Task: Hunt for the word "wird" across the entries below, copying each line that holds it.

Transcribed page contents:
+---+

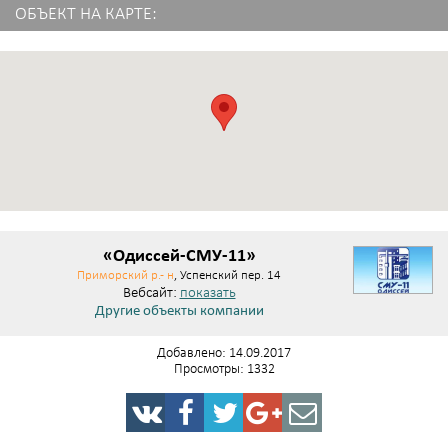
ОБЪЕКТ НА КАРТЕ:
«Одиссей-СМУ-11»
Приморский р.- н
, Успенский пер. 14
Вебсайт:
показать
Другие объекты компании
Добавлено: 14.09.2017
Просмотры: 1332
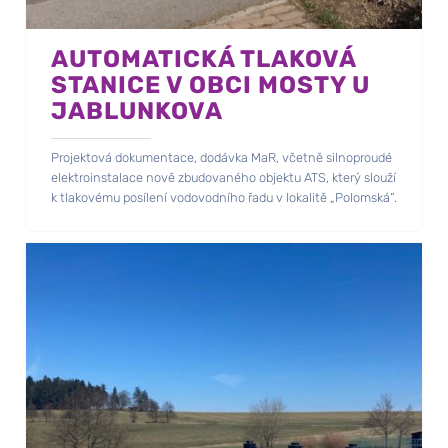
AUTOMATICKÁ TLAKOVÁ
STANICE V OBCI MOSTY U
JABLUNKOVA
Projektová dokumentace, dodávka MaR, včetně silnoproudé
elektroinstalace nově zbudovaného objektu ATS, který slouží
k tlakovému posílení vodovodního řadu v lokalitě „Polomská“.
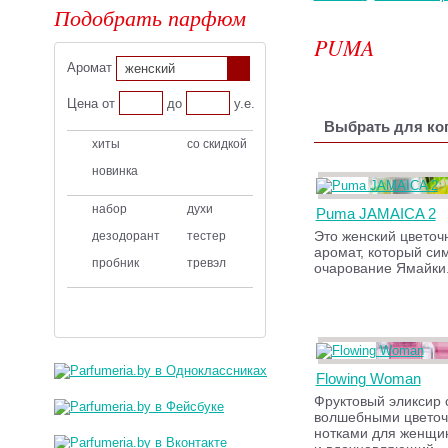
Подобрать парфюм
PUMA
Аромат
женский
Цена от
до
у.е.
Выбрать для ког
хиты
со скидкой
новинка
набор
духи
Puma JAMAICA 2
Это женский цветоч
дезодорант
тестер
аромат, который си
пробник
тревэл
очарование Ямайки
Flowing Woman
Фруктовый эликсир 
волшебными цвето
нотками для женщи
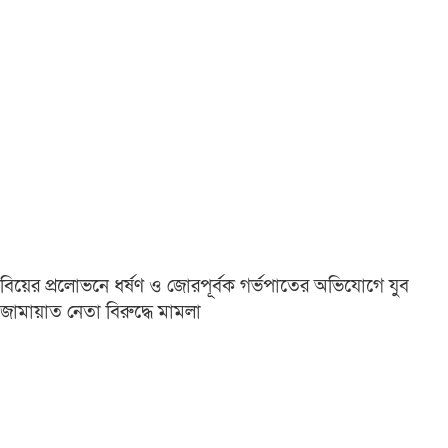
বিয়ের প্রলোভনে ধর্ষণ ও জোরপূর্বক গর্ভপাতের অভিযোগে যুব
জামায়াত নেতা বিরুদ্ধে মামলা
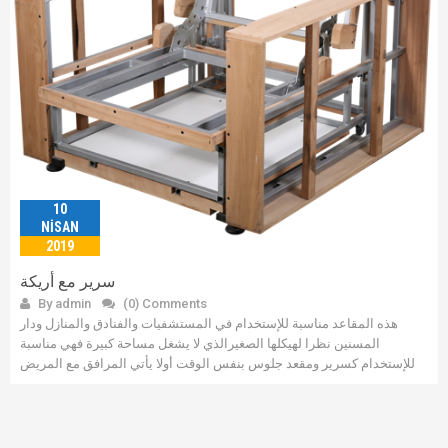
10
NISAN
2019
سرير مع أريكة
By admin
(0) Comments
هذه المقاعد مناسبة للإستخدام في المستشفيات والفنادق والمنازل ودار
المسنين نظرا لهيكلها الصغيرالذي لا يشغل مساحة كبيرة فهي مناسبة
للإستخدام كسرير ومقعد جلوس بنفس الوقت أولا يأتي المرافق مع المريض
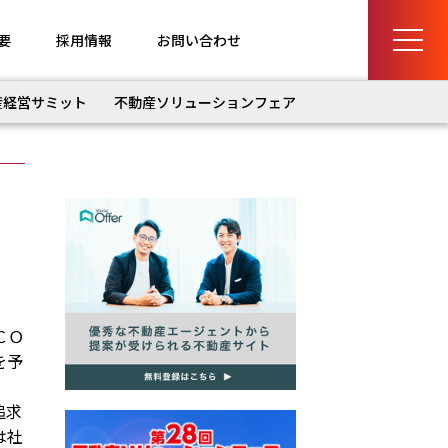
要
採用情報
お問い合わせ
産経営サミット
不動産ソリューションフェア
ＣＯ
を予
追求
は社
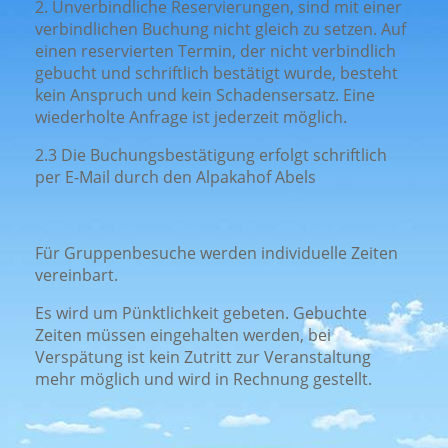
2. Unverbindliche Reservierungen, sind mit einer
verbindlichen Buchung nicht gleich zu setzen. Auf
einen reservierten Termin, der nicht verbindlich
gebucht und schriftlich bestätigt wurde, besteht
kein Anspruch und kein Schadensersatz. Eine
wiederholte Anfrage ist jederzeit möglich.
2.3 Die Buchungsbestätigung erfolgt schriftlich
per E-Mail durch den Alpakahof Abels
Für Gruppenbesuche werden individuelle Zeiten
vereinbart.
Es wird um Pünktlichkeit gebeten. Gebuchte
Zeiten müssen eingehalten werden, bei
Verspätung ist kein Zutritt zur Veranstaltung
mehr möglich und wird in Rechnung gestellt.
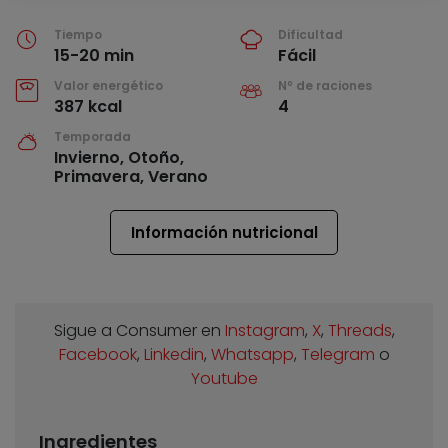
Tiempo
Dificultad
15-20 min
Fácil
Valor energético
Nº de raciones
387 kcal
4
Temporada
Invierno, Otoño,
Primavera, Verano
Información nutricional
Sigue a Consumer en
Instagram
,
X
,
Threads
,
Facebook
,
Linkedin
,
Whatsapp
,
Telegram
o
Youtube
Ingredientes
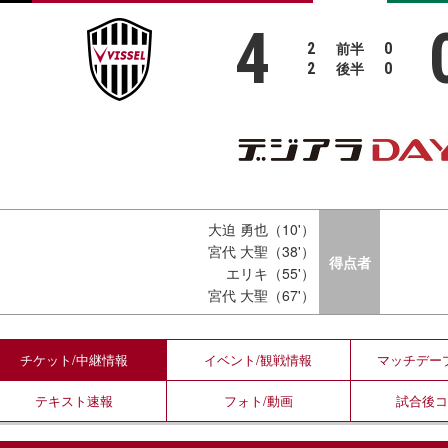
4
前半
2
0
後半
2
0
大迫 勇也（10'）
宮代 大聖（38'）
得点者
エリキ（55'）
宮代 大聖（67'）
チケット/
中継情報
イベント/
観戦情報
マッチデー
テキスト
速報
フォト/
動画
試合後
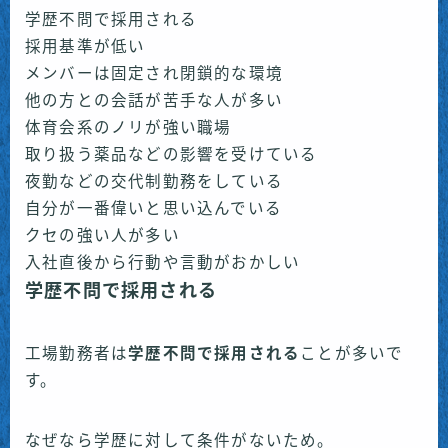
学歴不問で採用される
採用基準が低い
メンバーは固定され閉鎖的な環境
他の方との会話が苦手な人が多い
体育会系のノリが強い職場
取り扱う薬品などの影響を受けている
夜勤などの交代制勤務をしている
自分が一番偉いと思い込んでいる
クセの強い人が多い
入社直後から行動や言動がおかしい
学歴不問で採用される
工場勤務者は
学歴不問で
採用される
ことが多いで
す。
なぜなら学歴に対して条件がないため。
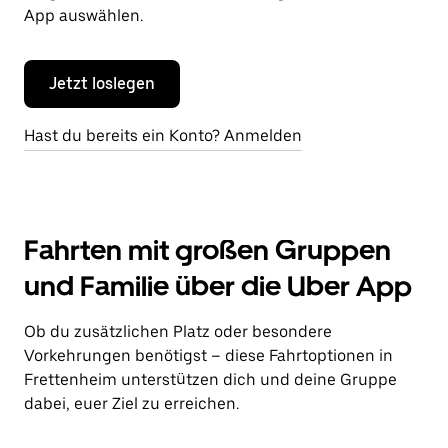
App auswählen.
Jetzt loslegen
Hast du bereits ein Konto? Anmelden
Fahrten mit großen Gruppen
und Familie über die Uber App
Ob du zusätzlichen Platz oder besondere
Vorkehrungen benötigst – diese Fahrtoptionen in
Frettenheim unterstützen dich und deine Gruppe
dabei, euer Ziel zu erreichen.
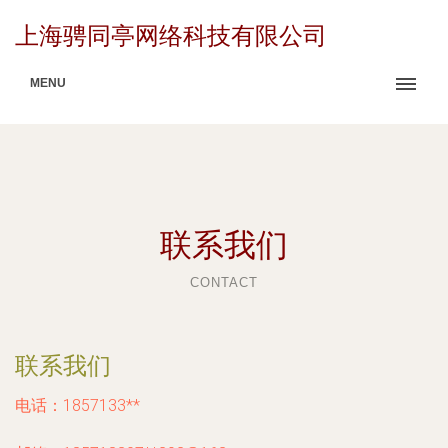
上海骋同亭网络科技有限公司
MENU
联系我们
CONTACT
联系我们
电话：1857133**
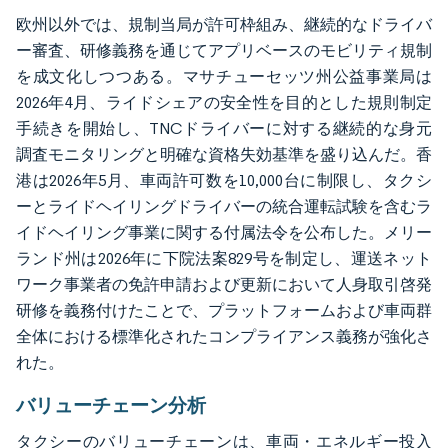
欧州以外では、規制当局が許可枠組み、継続的なドライバ
ー審査、研修義務を通じてアプリベースのモビリティ規制
を成文化しつつある。マサチューセッツ州公益事業局は
2026年4月、ライドシェアの安全性を目的とした規則制定
手続きを開始し、TNCドライバーに対する継続的な身元
調査モニタリングと明確な資格失効基準を盛り込んだ。香
港は2026年5月、車両許可数を10,000台に制限し、タクシ
ーとライドヘイリングドライバーの統合運転試験を含むラ
イドヘイリング事業に関する付属法令を公布した。メリー
ランド州は2026年に下院法案829号を制定し、運送ネット
ワーク事業者の免許申請および更新において人身取引啓発
研修を義務付けたことで、プラットフォームおよび車両群
全体における標準化されたコンプライアンス義務が強化さ
れた。
バリューチェーン分析
タクシーのバリューチェーンは、車両・エネルギー投入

+---+

Answer:
Es wird um Pünktlichkeit gebeten. Gebuchte
mehr möglich und wird in Rechnung gestellt.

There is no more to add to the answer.